Di gleefully told Allan about the events of the “momentous” night and how, driving home together, Charles “was all over [her] like a little boy who has done something wrong and is wanting back in your good books.”
“I thoroughly enjoyed hearing every detail, but more than anything loved Diana’s brave and bold accomplishment,” Allan writes.
Diana danced through both of her pregnancies, the author notes, and she was one of the first people in whom Diana confided she was expecting William.
Although Netflix hit “The Crown” shows Diana giving Charles a video of her performing “All I ask of You” from “Phantom of the Opera”, Allan says in fact, she secretly recorded herself performing to the theme tune from “Top Gun” for her sons – not Charles.
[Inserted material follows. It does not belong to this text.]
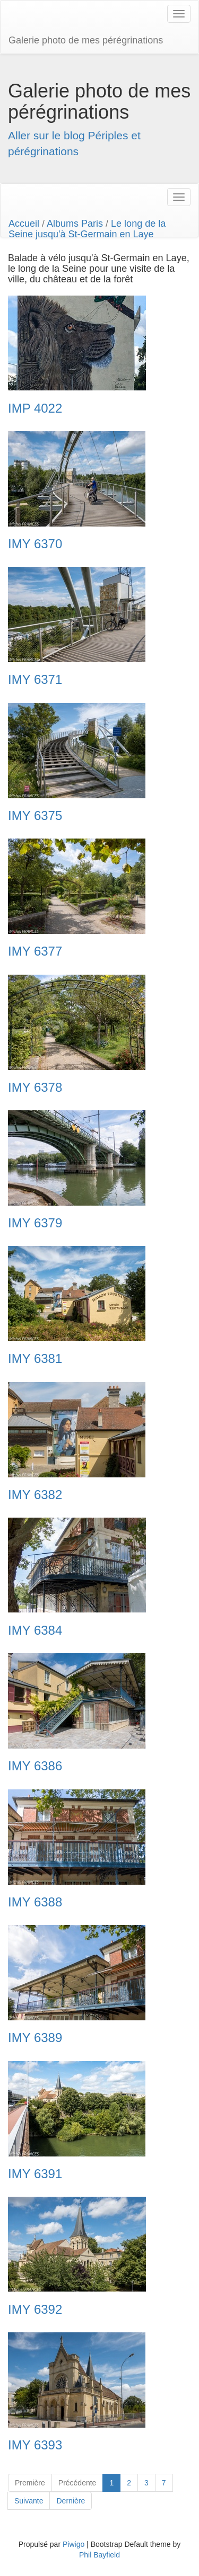  What do you see at coordinates (35, 1630) in the screenshot?
I see `IMY 6384` at bounding box center [35, 1630].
The princess also found a sense of accomplishment in having Allan secretly record her performing to the theme song from “Top Gun” for her to share with her beloved sons. (The press at the time reported that she had recorded “All I Ask of You” from “Phantom of the Opera” for Charles. The Netflix hit “The Crown” also shows this.)
Diana laughed afterwards and sent Allan a letter saying she enjoyed watching the VHS.
“I see a lot of mistakes as do William & Harry who have great enjoyment pointing out mummy with her head down or ‘why aren’t you smiling,'” the letter read.
But the fun was over when Beckwith-Smith asked for all the footage to be sent back to the palace.
“It turns out that they wanted to make sure the film did not get into the wrong hands. I was irate. My loyalty was being questioned, and being a Scot, loyalty and trust are huge things,” writes Allan, who does not reveal whether she still has the tapes in her possession.
When Allan moved back home to Scotland and then to Toronto their classes stopped, but she kept in touch with Diana.
The last time the friends spoke was after the death of Diana’s father, Earl Spencer, in March 1992, the same year she and Charles officially separated. (They divorced in August 1996.)
She was left “numb” and devastated by Diana’s death in a car crash in Paris in August 1997.
Of Diana, she reminisces, “In our classes, she was nothing but her true self. Dance allowed the light within her to burn brighter, and I was given the extraordinary honor of being a part of it.